[Stored data]:
-- Opening Marker --
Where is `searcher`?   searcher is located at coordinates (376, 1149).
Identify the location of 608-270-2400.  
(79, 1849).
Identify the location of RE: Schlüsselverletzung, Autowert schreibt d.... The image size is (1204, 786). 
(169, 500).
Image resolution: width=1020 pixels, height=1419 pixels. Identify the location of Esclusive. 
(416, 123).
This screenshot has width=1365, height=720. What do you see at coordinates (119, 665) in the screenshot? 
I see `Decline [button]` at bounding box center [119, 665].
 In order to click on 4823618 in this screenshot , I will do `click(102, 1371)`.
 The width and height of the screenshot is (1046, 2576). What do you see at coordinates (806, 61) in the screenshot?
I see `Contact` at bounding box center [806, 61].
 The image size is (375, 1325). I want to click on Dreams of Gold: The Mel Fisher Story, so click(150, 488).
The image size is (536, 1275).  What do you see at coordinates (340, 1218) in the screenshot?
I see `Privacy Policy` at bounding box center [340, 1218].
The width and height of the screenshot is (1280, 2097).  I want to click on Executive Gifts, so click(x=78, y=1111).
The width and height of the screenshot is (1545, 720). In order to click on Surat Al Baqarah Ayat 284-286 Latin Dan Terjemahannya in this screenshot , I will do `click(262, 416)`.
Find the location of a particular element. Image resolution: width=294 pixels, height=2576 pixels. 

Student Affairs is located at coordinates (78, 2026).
-- Closing Marker --
[Task instructions]:
Each line in the listing is to be returned exactly.

[Answer box]:
Where is `searcher`?   searcher is located at coordinates (376, 1149).
Identify the location of 608-270-2400.  
(79, 1849).
Identify the location of RE: Schlüsselverletzung, Autowert schreibt d.... The image size is (1204, 786). 
(169, 500).
Image resolution: width=1020 pixels, height=1419 pixels. Identify the location of Esclusive. 
(416, 123).
This screenshot has width=1365, height=720. What do you see at coordinates (119, 665) in the screenshot? 
I see `Decline [button]` at bounding box center [119, 665].
 In order to click on 4823618 in this screenshot , I will do `click(102, 1371)`.
 The width and height of the screenshot is (1046, 2576). What do you see at coordinates (806, 61) in the screenshot?
I see `Contact` at bounding box center [806, 61].
 The image size is (375, 1325). I want to click on Dreams of Gold: The Mel Fisher Story, so click(150, 488).
The image size is (536, 1275).  What do you see at coordinates (340, 1218) in the screenshot?
I see `Privacy Policy` at bounding box center [340, 1218].
The width and height of the screenshot is (1280, 2097).  I want to click on Executive Gifts, so click(x=78, y=1111).
The width and height of the screenshot is (1545, 720). In order to click on Surat Al Baqarah Ayat 284-286 Latin Dan Terjemahannya in this screenshot , I will do `click(262, 416)`.
Find the location of a particular element. Image resolution: width=294 pixels, height=2576 pixels. 

Student Affairs is located at coordinates (78, 2026).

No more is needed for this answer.